Metadata-Version: 2.1
Name: sft-data-generator
Version: 0.0.1
Summary: A tool for generating data for SFT using LLM
Home-page: https://github.com/Treedy2020/sft_data_generator
Author: Richard_Cui
Author-email: treedy2020@icloud.com
Classifier: Programming Language :: Python :: 3
Classifier: License :: OSI Approved :: MIT License
Classifier: Operating System :: OS Independent
Requires-Python: >=3.8
Description-Content-Type: text/markdown
License-File: LICENSE
Requires-Dist: openai~=1.13.3
Requires-Dist: pandas~=2.2.1
Requires-Dist: jsonlines~=4.0.0
Requires-Dist: filetype~=1.2.0
Requires-Dist: tqdm~=4.66.2
Requires-Dist: setuptools~=68.2.2

# SFT Data Generator

This is a tool for generating data for Supervised Fine-Tuning (SFT) using large language models like GPT-3.5. It can read data from CSV or Excel files and generate corresponding output data using OpenAI's API based on a given prompt.

## Features

- Supports reading CSV and Excel files
- Uses OpenAI's Chat Completion API to generate data
- Supports customizable prompts and models
- Supports batch generation with customizable batch size
- Supports setting the number of generation epochs, i.e., generating multiple rounds for the entire dataset
- Supports JSON format output
- Can set OpenAI API URL and key via command line arguments or environment variables

## Usage

1. Install dependencies:
   
   ```
   pip install -r requirements.txt
   ```

2. Prepare the input data file (CSV or Excel) and prompt template.

3. Run the command:

   ```
   python data_generator.py --file_path <input_file_path> --prompt <prompt_template> --model <model_name> [other optional arguments]
   ```

   Required arguments:
   - `--file_path`: Path to the input data file, must be a CSV or Excel file.
   - `--prompt`: Prompt template used for generating data.
   - `--model`: Name of the OpenAI model used for generating data, e.g., `gpt-3.5-turbo`.

   Optional arguments:
   - `--output_file`: Output file path, defaults to input file path + `.output.jsonl`.
   - `--batch_size`: Batch size, i.e., the number of samples per concurrent request, defaults to 1.
   - `--generate_epoch`: Number of generation epochs, i.e., the number of rounds to generate for the entire dataset, defaults to 1.
   - `--openai_base_url`: Base URL for the OpenAI API, if not given, will use the environment variable `OPENAI_API_BASE`.
   - `--openai_api_key`: OpenAI API key, if not given, will use the environment variable `OPENAI_API_KEY`.
   - `--json_output`: Whether to use JSON format output, defaults to False.

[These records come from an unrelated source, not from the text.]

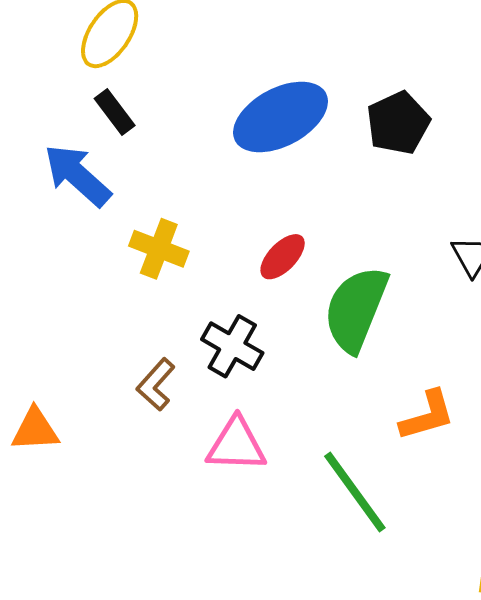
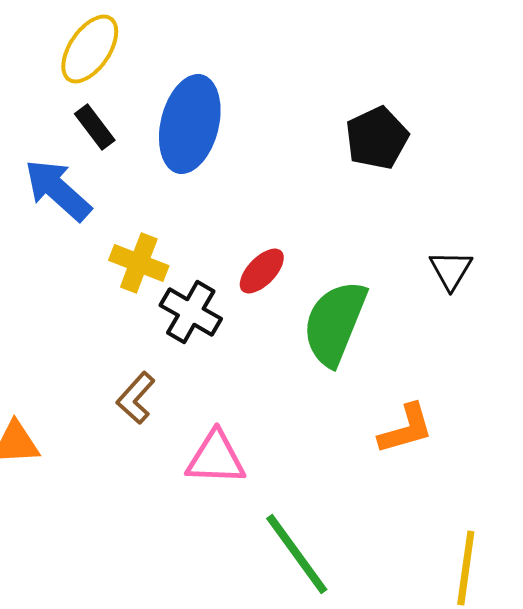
blue ellipse: (281, 117) -> (190, 124), moved, turned -48
black cross: (232, 346) -> (191, 312), moved
green line: (355, 492) -> (297, 554), moved

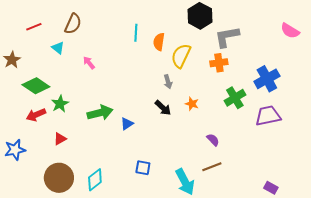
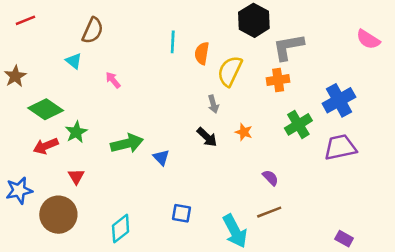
red line: (34, 27) -> (25, 20), moved
blue triangle: (127, 124) -> (161, 157), turned -40
red triangle: (60, 139) -> (76, 176), turned -32
brown circle: (59, 178) -> (58, 215), moved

4. The generated data will be saved in the specified output file, with each line being a JSON object.

## Example

```
python data_generator.py --file_path data.csv --prompt "Please generate a question-answer pair based on the given data:" --model gpt-3.5-turbo --batch_size 10 --generate_epoch 3
```

This will read the `data.csv` file, use the prompt "Please generate a question-answer pair based on the given data:", call the `gpt-3.5-turbo` model with a batch size of 10, and generate 3 epochs of data. The output will be saved in the `data.csv.output.jsonl` file.